WHAT YOU WILL DO: Go line by line through the listing below and copy those that hold "unterstützte".

STUDY MATERIAL:

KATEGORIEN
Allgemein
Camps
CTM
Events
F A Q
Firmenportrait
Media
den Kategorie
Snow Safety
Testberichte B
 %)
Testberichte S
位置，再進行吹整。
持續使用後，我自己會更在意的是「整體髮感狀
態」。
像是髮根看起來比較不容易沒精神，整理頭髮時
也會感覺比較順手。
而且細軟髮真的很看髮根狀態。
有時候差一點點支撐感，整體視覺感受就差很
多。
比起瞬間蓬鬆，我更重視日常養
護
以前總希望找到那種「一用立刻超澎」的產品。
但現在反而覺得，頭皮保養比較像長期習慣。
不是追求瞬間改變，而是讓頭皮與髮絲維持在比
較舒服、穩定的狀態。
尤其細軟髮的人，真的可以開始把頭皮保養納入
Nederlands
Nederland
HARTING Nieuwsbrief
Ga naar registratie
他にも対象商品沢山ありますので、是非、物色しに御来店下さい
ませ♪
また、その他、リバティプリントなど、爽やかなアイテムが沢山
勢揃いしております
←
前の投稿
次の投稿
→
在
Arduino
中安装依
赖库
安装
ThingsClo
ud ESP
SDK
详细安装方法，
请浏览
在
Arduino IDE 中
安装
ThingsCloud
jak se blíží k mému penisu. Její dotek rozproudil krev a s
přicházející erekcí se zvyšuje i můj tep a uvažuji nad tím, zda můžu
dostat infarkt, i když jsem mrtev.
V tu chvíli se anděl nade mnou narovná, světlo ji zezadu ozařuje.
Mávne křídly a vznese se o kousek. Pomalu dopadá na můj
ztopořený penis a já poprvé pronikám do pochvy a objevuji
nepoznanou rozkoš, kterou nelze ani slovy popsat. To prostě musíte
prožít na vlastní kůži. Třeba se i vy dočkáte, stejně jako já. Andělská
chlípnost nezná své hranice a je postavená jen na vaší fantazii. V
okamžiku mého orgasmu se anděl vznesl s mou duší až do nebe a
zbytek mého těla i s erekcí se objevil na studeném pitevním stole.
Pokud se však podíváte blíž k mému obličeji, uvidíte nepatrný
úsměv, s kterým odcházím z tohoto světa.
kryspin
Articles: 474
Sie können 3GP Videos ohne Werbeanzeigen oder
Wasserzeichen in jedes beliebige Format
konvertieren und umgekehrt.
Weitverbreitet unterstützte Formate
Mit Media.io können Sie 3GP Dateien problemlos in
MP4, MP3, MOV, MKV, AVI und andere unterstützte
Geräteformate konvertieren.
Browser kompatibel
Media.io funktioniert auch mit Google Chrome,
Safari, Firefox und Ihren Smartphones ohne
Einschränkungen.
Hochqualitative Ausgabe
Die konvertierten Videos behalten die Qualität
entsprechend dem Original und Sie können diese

RESPONSE:
Weitverbreitet unterstützte Formate
MP4, MP3, MOV, MKV, AVI und andere unterstützte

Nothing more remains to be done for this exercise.